Giving the next generation a greener future

It's a plea for the next generation. The future of the Pacific, or what organizers of the 30th Pacific Islands Environment Conference call the blue continent, needs to be green.
"It is not a conference that identifies some of the problems that we share but what we have in common. It is the ocean that connects us," conference co-chair Conchita Taitano said.
A record of 500 participants from across the globe with various subject matter knowledge are on Guam for the bi-annual three-day conference. From leaders in Columbia to Oakland - some say that even if Oceans separate them, they share solutions to combat climate change.
"What we have learned in the U.S. is that we cannot wait for our President to act," California Dream Corps director Vien Truong said. "We have to make sure that we are working together across the globe and across communities."

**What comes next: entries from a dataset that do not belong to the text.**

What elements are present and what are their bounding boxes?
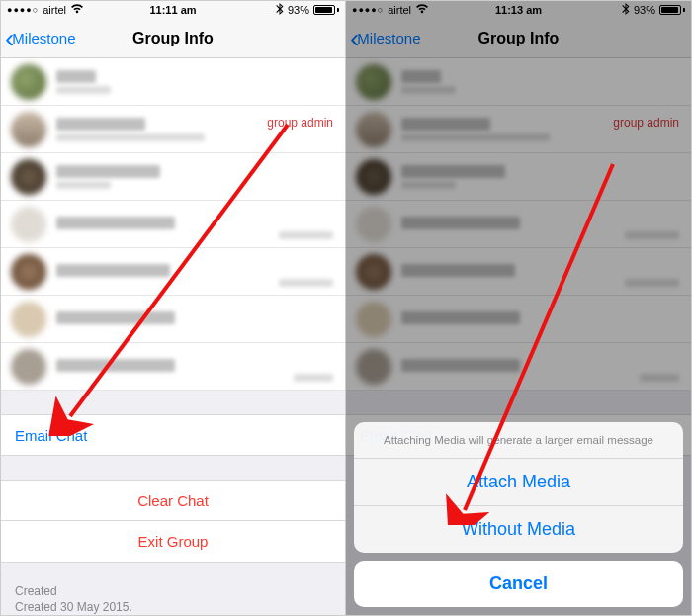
created-footer: Created Created 30 May 2015. [1,576,345,616]
member-row[interactable]: group admin [1,106,345,153]
member-row[interactable] [1,343,345,391]
wifi-icon [70,4,84,16]
cancel-button[interactable]: Cancel [354,561,683,607]
phone-right: ●●●●○ airtel 11:13 am 93% ‹ Milestone Gr… [346,0,692,616]
avatar [11,302,46,337]
avatar [11,207,46,242]
battery-pct: 93% [288,4,309,16]
sheet-title: Attaching Media will generate a larger e… [354,422,683,459]
member-row[interactable] [1,153,345,201]
signal-dots-icon: ●●●●○ [7,5,39,15]
battery-icon [313,5,339,15]
back-button[interactable]: ‹ Milestone [1,25,76,52]
action-sheet: Attaching Media will generate a larger e… [354,422,683,607]
member-row[interactable] [1,58,345,106]
exit-group-button[interactable]: Exit Group [1,521,345,563]
avatar [11,159,46,195]
created-label: Created [15,584,331,598]
clear-chat-button[interactable]: Clear Chat [1,480,345,521]
member-row[interactable] [1,296,345,343]
nav-bar: ‹ Milestone Group Info [1,19,345,58]
member-row[interactable] [1,248,345,296]
members-list: group admin [1,58,345,391]
avatar [11,254,46,290]
avatar [11,112,46,147]
attach-media-button[interactable]: Attach Media [354,459,683,506]
back-label: Milestone [12,30,75,46]
phone-left: ●●●●○ airtel 11:11 am 93% ‹ Milestone Gr… [0,0,346,616]
avatar [11,349,46,385]
member-row[interactable] [1,201,345,248]
status-bar: ●●●●○ airtel 11:11 am 93% [1,1,345,19]
without-media-button[interactable]: Without Media [354,506,683,553]
carrier-label: airtel [43,4,66,16]
bluetooth-icon [276,3,284,17]
admin-badge: group admin [267,116,333,130]
avatar [11,64,46,100]
email-chat-button[interactable]: Email Chat [1,414,345,456]
created-date: Created 30 May 2015. [15,600,331,614]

It's an international collaboration focused on giving the next generation a greener future. Topics ranging from zero waste to coral reefs allow attendees to interrogate issues and come up with ideas to implement on global scale. Also on the table - news of Guam's military buildup and the preservation of cultural land and artifacts.
Acting Lt. Gov Tina Muna Barnes says she caught up off-island visitors with the matter.
"Because if we lose what is vitally given to us as a gift, then our children will suffer for generations to come," she said.
Indigenous people's scholar and Native American environmentalist Jon Waterhouse from Oregon, a veteran himself, says there is room to engage all stakeholders when it comes to the environment.
"We have the great honor to work around the world and just in the last few days the people here seem more engaged to take care of this beautiful island than a lot of places we go," he said.